L’Anpi, infatti, tace sul pesantissimo clima di intimidazioni che subì il processo, con testimoni che per paura ritrattarono, e tace sulla precisa ricostruzione dei carabinieri che individuarono nella polizia partigiana e nel Pci di Pavullo, la mente di quel delitto. Delitto che maturò nel contesto delle omelie di don Lenzini, il quale, come molti preti della zona, aveva capito che dietro il fazzoletto rosso di tanti partigiani si nascondeva la volontà di fare giustizia dei nemici del popolo e ne denunciava ai fedeli il rischio anche in ordine all’auspicata ateizzazione della società.

Tutti i preti che si comportavano così facevano quella fine o hanno rischiato di farla. E anche le modalità con le quali don Lenzini venne prelevato di notte e rincorso fin sul campanile dove si era nascosto, erano le stesse dei delitti contro i preti perpetrate all’epoca: un combattente a cui andare a portare il viatico e poi il prete desaparecido o trovato morto.

Che il delitto di don Lenzini sia maturato in ambiente partigiano non c’è dunque alcun dubbio, anche se i colpevoli, nome e cognome non sono stati assegnati alla giustizia. Ma questo è compito dei tribunali, non della Chiesa che con queste beatificazioni sta compiendo una importantissima opera di ricostruzione di una storia che non si è voluto riconoscere a causa dell’egemonia comunista che ha impedito di ammettere che durante la Resistenza si uccideva per odio alla fede.

Da un certo punto di vista infatti, le parole dell’Anpi, sono sicuramente vere: il delitto di don Lenzini non ha a che fare con la lotta partigiana. Vero. Infatti, ha a che fare con il sistematico piano di giustizia arbitraria portato avanti da gappisti, dalle polizie partigiane e dal Pci di eliminazione di scomodi protagonisti della ricostruzione futura dell’Italia. Il fatto che non si sia dato un nome ai colpevoli spesso è per colpa di una giustizia che non ha fatto il suo lavoro e del fatto che se per questo tipo di delitto non si arriva aduna confessione, è difficile trovare le prove di certi omicidi viste anche le incrostazioni di omertà di cui queste terre, su questi temi, sono vittime.

Per dare un nome e un volto agli assassini di don Umberto Pessina, ad esempio, ci sono voluti quasi 50 anni e un processo di revisione clamoroso. Si arrivò ad una parola fine solo dopo che i responsabili, guarda caso ex gappisti sempre protetti dal Pci, confessarono e scagionarono così l’ex sindaco di Correggio che per quel delitto si fece 10 anni di carcere ingiustamente.

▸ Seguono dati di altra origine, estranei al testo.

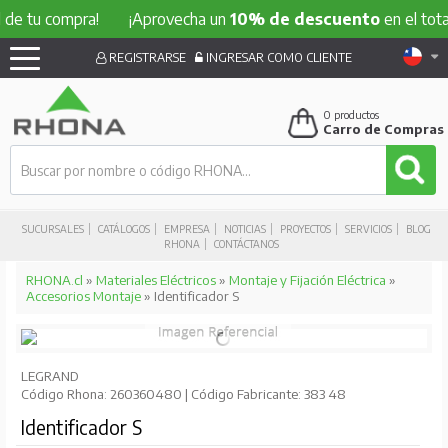
 compra!
¡Aprovecha un
10% de descuento
en el total de t
REGISTRARSE
INGRESAR COMO CLIENTE
0
productos
Carro de Compras
SUCURSALES
CATÁLOGOS
EMPRESA
NOTICIAS
PROYECTOS
SERVICIOS
BLOG
RHONA
CONTÁCTANOS
RHONA.cl
»
Materiales Eléctricos
»
Montaje y Fijación Eléctrica
»
Accesorios Montaje
» Identificador S
LEGRAND
Código Rhona: 260360480 | Código Fabricante: 383 48
Identificador S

Ma la confessione o meno dell’esecutore non sminuisce l’essenza del martirio, che è chiaro e cristallino in tutti i casi, esattamente come in Spagna, dato che non conosciamo tutti i nomi e i cognomi dei rivoluzionari che nel ’36 uccisero i preti.

Nel caso di Rolando Rivi, che è stato il primo, la causa di beatificazione fu supportata da una solida ricostruzione storica comprensiva anche delle tre sentenze di condanna degli assassini; in quello di don Lenzini, pur in assenza di una condanna degli esecutori, è documentato il clima di persecuzione di cui il sacerdote era continuamente bersaglio per mano dei gappisti.

Ma, nonostante i negazionismi dell’Anpi, che lo Stato continua a foraggiare senza alcun motivo, la storia riporta a galla le sue verità.

Se si vuole portare avanti beatificazioni di sacerdoti uccisi in odium fidei nel Triangolo della morte, c’è solo l’imbarazzo della scelta. Ad esempio: per don Umberto Pessina i nomi degli assassini sono già scritti nella sentenza di revisione del 1991, mentre per don Giuseppe Iemmi, il cui martirio è lampante tanto da essere considerato da sempre il vero martire reggiano, ucciso sul monte Fòsola dove era stato condotto come un Cristo sul Calvario, i nomi degli assassini con tanto di nome di battaglia sono scritti nero su bianco perché visti da decine e decine di testimoni oculari: Astro e Briano.